I've found my way to Phoenix, AZ and I'm now training with GM Georg Bell of The Martial Way (http://themartialway.com).

The main school is in Flagstaff but he's also opening a location n Scottsdale.

Anyone in the area?


----------



## oftheherd1 (Jul 10, 2011)

Are you there primarily for the Hapkido training?  What is your style of Hapkido?

Hope you enjoy the training there and can let us know how the training is there.


----------



## FearlessFreep (Jul 11, 2011)

oftheherd1 said:


> Are you there primarily for the Hapkido training?  What is your style of Hapkido?
> 
> Hope you enjoy the training there and can let us know how the training is there.



Well, my base art is Hapkido but a round that out with BJJ, Take Kwon Do, and Muy Thai.  While I respect the Art, I also try to be pragmatic and use what's useful, regardless of what art it comes from.  GM Bell seems to follow a similar approach as my prior instructor,  Master Costley. Both have lineage back to GM In Sun Seo of Work Kido Federation as a main Hapkido lineage (Master Costley through GM McMurray, GM Bell through GM Ian Sires).  Both have real-worl application experience with their Martial Arts. 
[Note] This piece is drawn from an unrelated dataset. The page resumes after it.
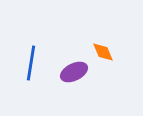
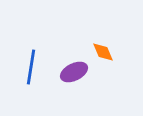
blue line: moved 4 px down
So philosophically, it seems a good match, or a good transition, for me


----------



## oftheherd1 (Jul 11, 2011)

Interesting.  I looked up In Sun Soe.  Good to see another GM who isn't afraid to say when and where Hapkido started.  I don't think Hapkido has to apologize to anyone for its beginnings.  It is a good and practical art.


----------



## FearlessFreep (Jul 21, 2011)

If anyone's interested, we're currently training rather informally at Lata fitness (http://www.latafitness.com/home.html) a couple nights a week.  George is a great guy and gets in a rolls with us sometimes


----------



## Daniel Sullivan (Jul 26, 2011)

Sounds like a good fit for you!  Keep us posted as to how it is going!

Daniel


----------